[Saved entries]
━━━━━━━━━━━━━━━━

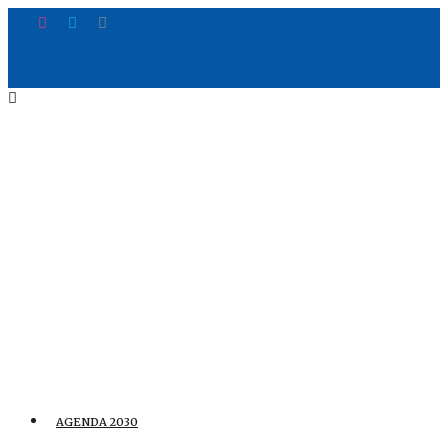
AGENDA 2030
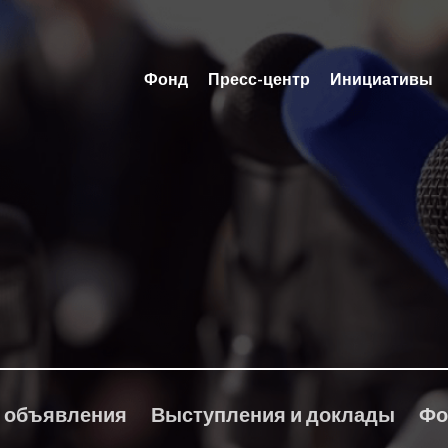
Фонд
Пресс-центр
Инициативы
 объявления
Выступления и доклады
Фо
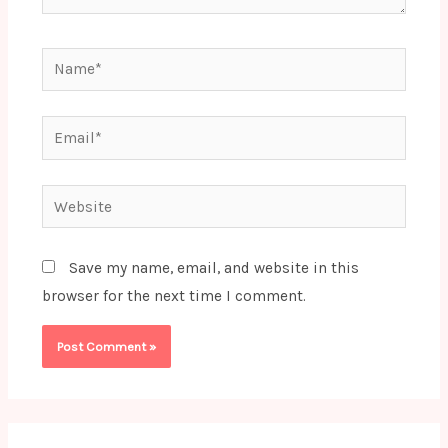
Name*
Email*
Website
Save my name, email, and website in this
browser for the next time I comment.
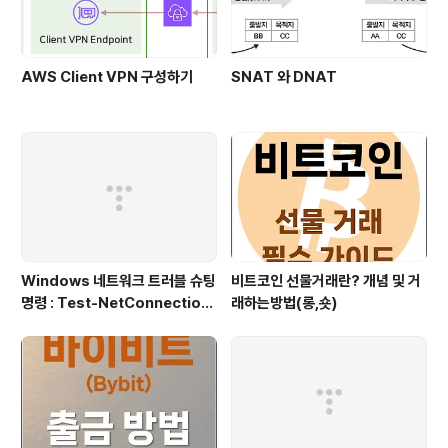
AWS Client VPN 구성하기
SNAT 와 DNAT
Windows 네트워크 트러블 슈팅
비트코인 선물거래란? 개념 및 거
명령 : Test-NetConnection
래하는방법(롱,숏)
(포트/경로 확인)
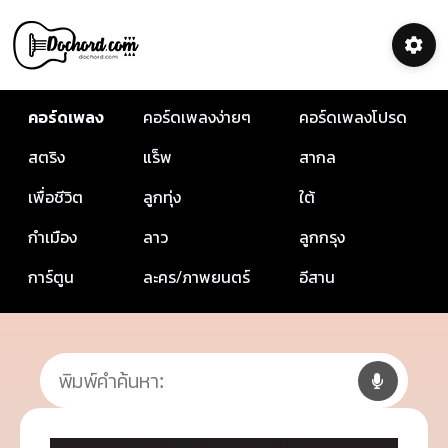
คอร์ดเพลง
คอร์ดเพลงง่ายๆ
คอร์ดเพลงโปรด
สตริง
แร็พ
สากล
เพื่อชีวิต
ลูกทุ่ง
ใต้
กำเมือง
ลาว
ลูกกรุง
การ์ตูน
ละคร/ภาพยนตร์
อีสาน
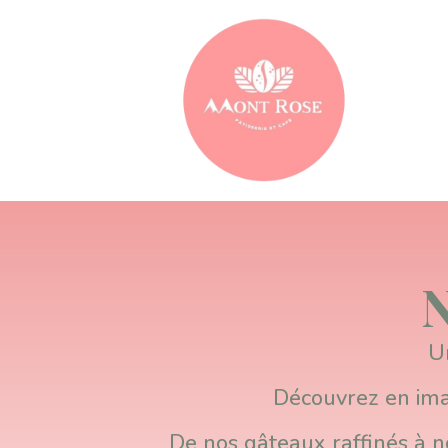
N
Un
Découvrez en imag
De nos gâteaux raffinés à n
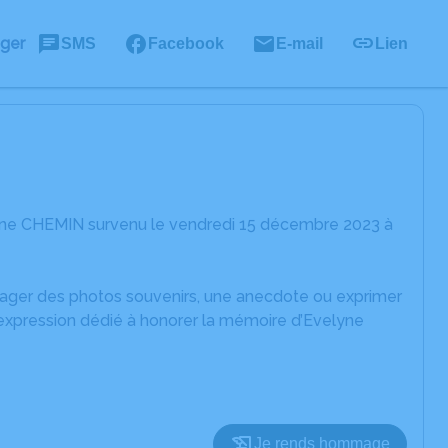
ager
SMS
Facebook
E-mail
Lien
lyne CHEMIN survenu le vendredi 15 décembre 2023 à
rtager des photos souvenirs, une anecdote ou exprimer
'expression dédié à honorer la mémoire d’Evelyne
Je rends hommage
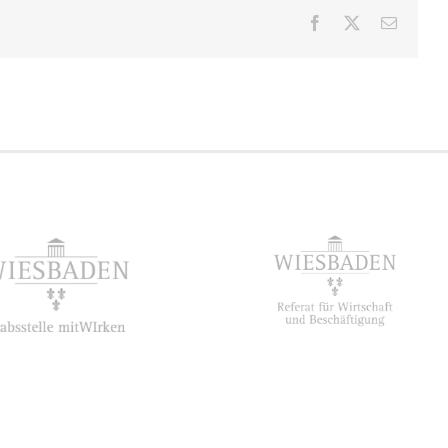
Facebook
X
E-
Mail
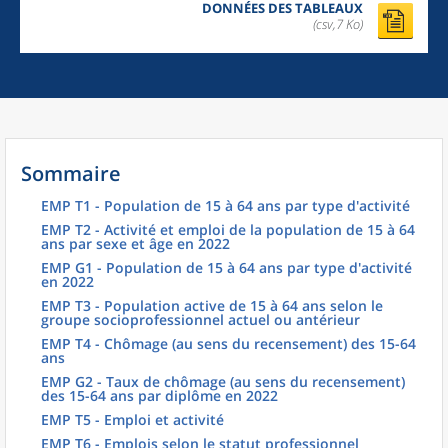
DONNÉES DES TABLEAUX
(csv,7 Ko)
Sommaire
EMP T1 - Population de 15 à 64 ans par type d'activité
EMP T2 - Activité et emploi de la population de 15 à 64
ans par sexe et âge en 2022
EMP G1 - Population de 15 à 64 ans par type d'activité
en 2022
EMP T3 - Population active de 15 à 64 ans selon le
groupe socioprofessionnel actuel ou antérieur
EMP T4 - Chômage (au sens du recensement) des 15-64
ans
EMP G2 - Taux de chômage (au sens du recensement)
des 15-64 ans par diplôme en 2022
EMP T5 - Emploi et activité
EMP T6 - Emplois selon le statut professionnel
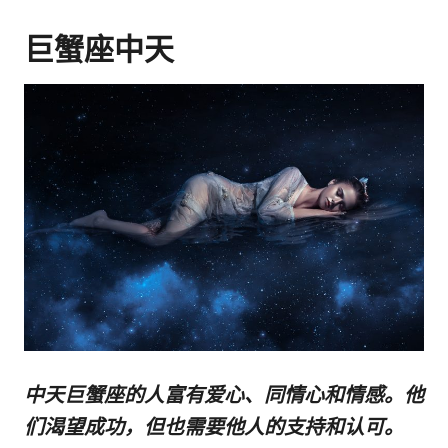
巨蟹座中天
中天巨蟹座的人富有爱心、同情心和情感。他
们渴望成功，但也需要他人的支持和认可。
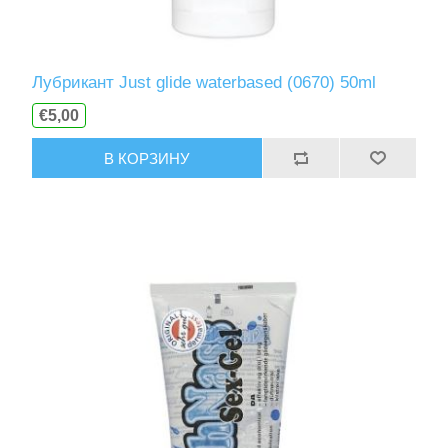
Лубрикант Just glide waterbased (0670) 50ml
€5,00
В КОРЗИНУ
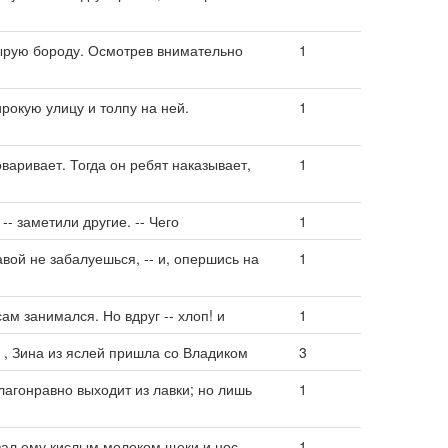
сырую бороду. Осмотрев внимательно
1
рокую улицу и толпу на ней.
1
оваривает. Тогда он ребят наказывает,
1
 -- заметили другие. -- Чего
1
равой не забалуешься, -- и, опершись на
1
сам занимался. Но вдруг -- хлоп! и
1
 , Зина из яслей пришла со Владиком
3
благонравно выходит из лавки; но лишь
1
зал ему кислым молоком щеки и нос. --
1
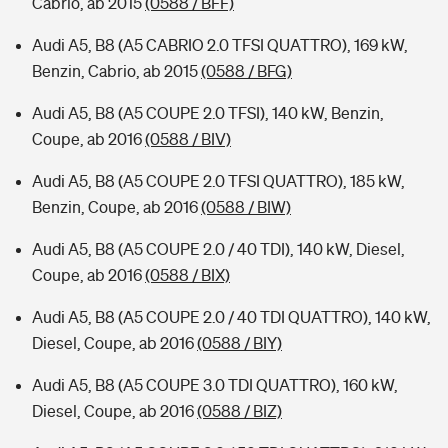
Cabrio, ab 2015
(0588 / BFF)
Audi A5, B8 (A5 CABRIO 2.0 TFSI QUATTRO), 169 kW,
Benzin, Cabrio, ab 2015
(0588 / BFG)
Audi A5, B8 (A5 COUPE 2.0 TFSI), 140 kW, Benzin,
Coupe, ab 2016
(0588 / BIV)
Audi A5, B8 (A5 COUPE 2.0 TFSI QUATTRO), 185 kW,
Benzin, Coupe, ab 2016
(0588 / BIW)
Audi A5, B8 (A5 COUPE 2.0 / 40 TDI), 140 kW, Diesel,
Coupe, ab 2016
(0588 / BIX)
Audi A5, B8 (A5 COUPE 2.0 / 40 TDI QUATTRO), 140 kW,
Diesel, Coupe, ab 2016
(0588 / BIY)
Audi A5, B8 (A5 COUPE 3.0 TDI QUATTRO), 160 kW,
Diesel, Coupe, ab 2016
(0588 / BIZ)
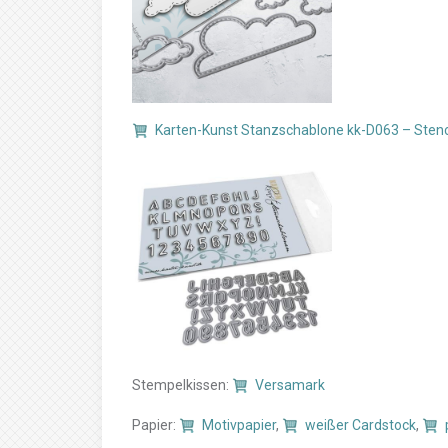
Karten-Kunst Stanzschablone kk-D063 – Stenc
Stempelkissen:
Versamark
Papier:
Motivpapier
,
weißer Cardstock
,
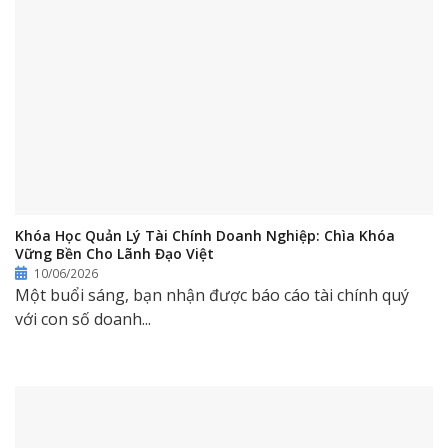
Khóa Học Quản Lý Tài Chính Doanh Nghiệp: Chìa Khóa
Vững Bền Cho Lãnh Đạo Việt
10/06/2026
Một buổi sáng, bạn nhận được báo cáo tài chính quý
với con số doanh...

━━━━━━━━━━━━━━━━

- Instructions for the task -
All lines in the records with the string "Audi" should be copied out.

- Result -
Audi A5, B8 (A5 CABRIO 2.0 TFSI QUATTRO), 169 kW,
Audi A5, B8 (A5 COUPE 2.0 TFSI), 140 kW, Benzin,
Audi A5, B8 (A5 COUPE 2.0 TFSI QUATTRO), 185 kW,
Audi A5, B8 (A5 COUPE 2.0 / 40 TDI), 140 kW, Diesel,
Audi A5, B8 (A5 COUPE 2.0 / 40 TDI QUATTRO), 140 kW,
Audi A5, B8 (A5 COUPE 3.0 TDI QUATTRO), 160 kW,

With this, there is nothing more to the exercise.